Musicians involved with new music might release audio recordings of music to be remixed, covered, mashed-up, mixed into DJ sets, or manipulated in ways that assist educators in providing students with interesting ways of exploring and interacting with the music. Composers might also allow their works to be recorded and shared as individual parts, stems, or composite recordings for these and other purposes. Music educators experienced with contemporary pedagogies might expand their curricula and open their classrooms to new music. Furthermore, music educators might ensure that at minimum, students are aware of the ways music is being created, performed, and engaged with in contemporary society. Regardless of how intersections of new music and music education might play out, dialogue and collaboration are key in moving forward.

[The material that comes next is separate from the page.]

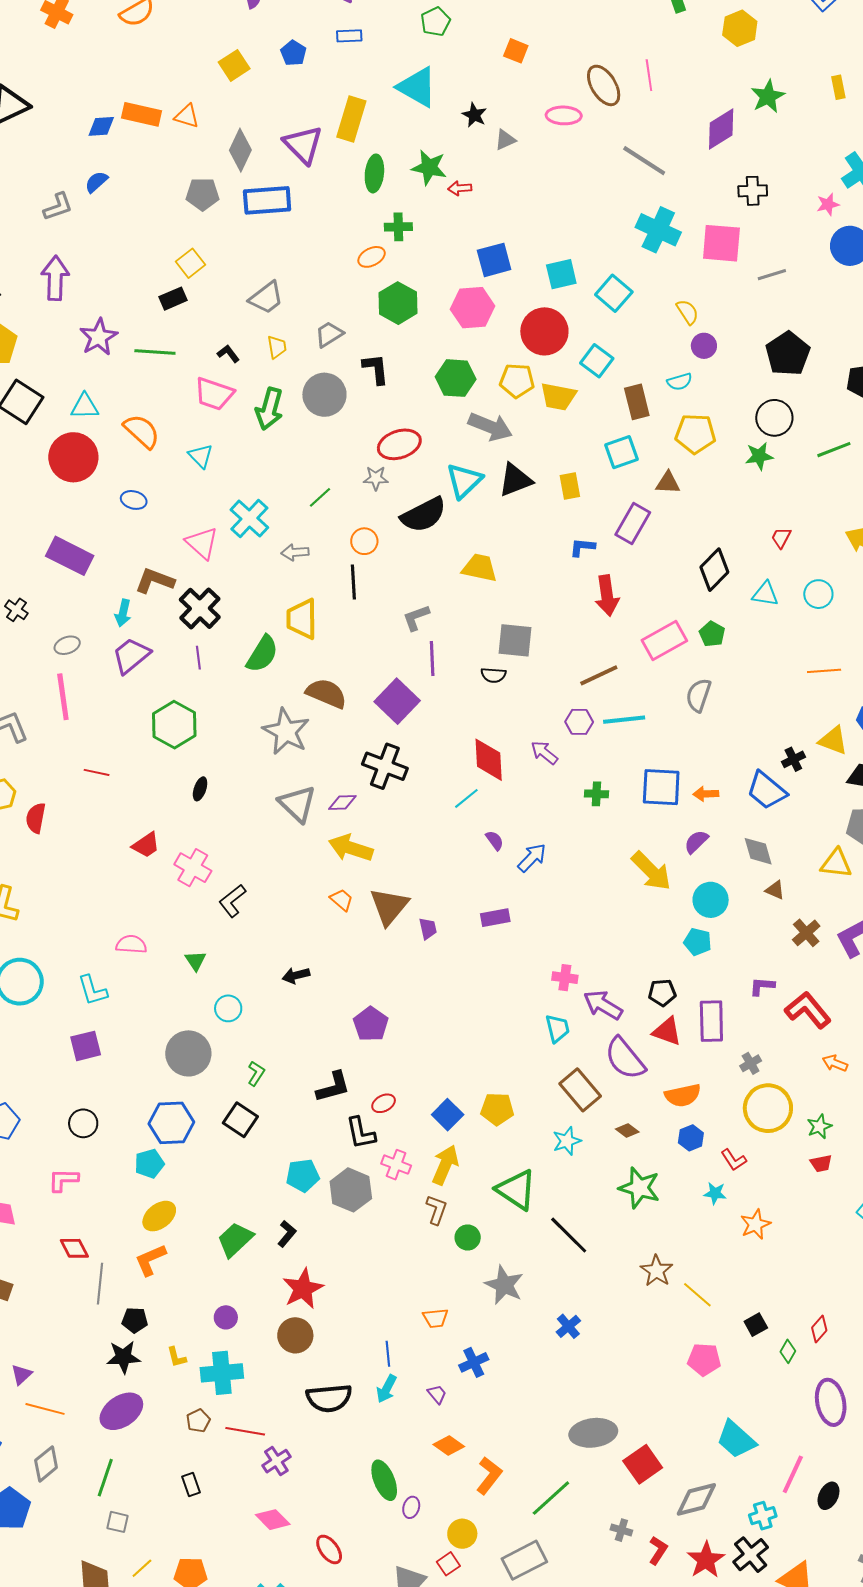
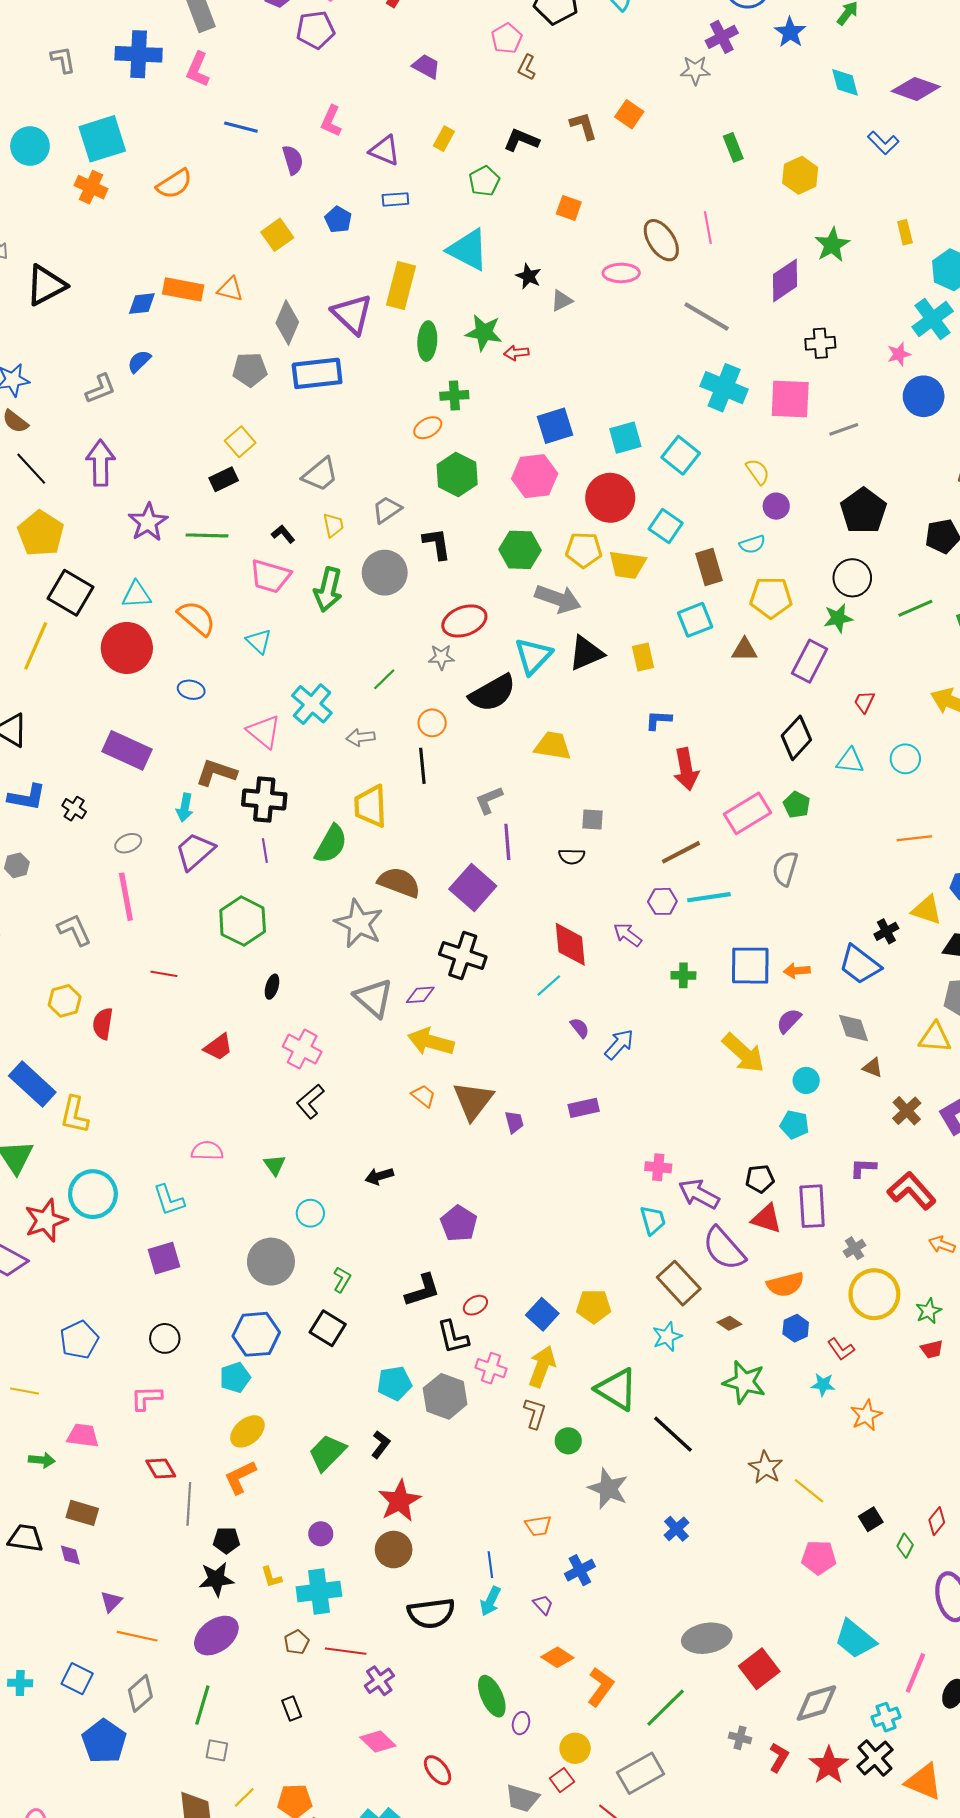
purple rectangle: (633, 523) -> (810, 661), moved
black cross: (200, 608) -> (264, 799), turned -36
gray square: (515, 640) -> (593, 820), size x0.6
pink cross: (193, 868) -> (302, 1049), moved
cyan circle: (711, 900) -> (806, 1080), size x0.7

The dialogue fostered by education week on NewMusicBox can catalyze ongoing and sustained conversations between multiple communities. This goes both ways. Music educators might identify and dialogue with organizations and individuals dedicated to supporting and forwarding new music. Music educators should also commit to maintaining awareness of the new music world by listening to the music as well as reading online magazines such as NewMusicBox along with related websites, social media, and the blogs of musicians engaged in new music. Likewise, those involved in new music might interact with music educators online, in K-12 or university settings, or at state and national music education conferences. New music communities might also increase their awareness of the varied perspectives and discussions taking place in music education by reading professional blogs or reading related research journals, several of which are open access. In the spirit of discussion and collaboration, I plan on holding a Google Hangout at some point during the Spring 2014 semester when I teach my Digital and Participatory Culture in Music course to foster related dialogue. I hope some of you will consider taking part in continuing the conversation.
The themes of contemporary pedagogy and participatory culture articulated throughout this article can be unpacked, explored, and critiqued in greater detail in whatever context makes the most sense to educators and new music practitioners. More importantly, however, is their potential for collaboration that can contribute to the musical lives of young people, develop the capacity for music educators to integrate new music into their programs, and support those most closely involved in new music.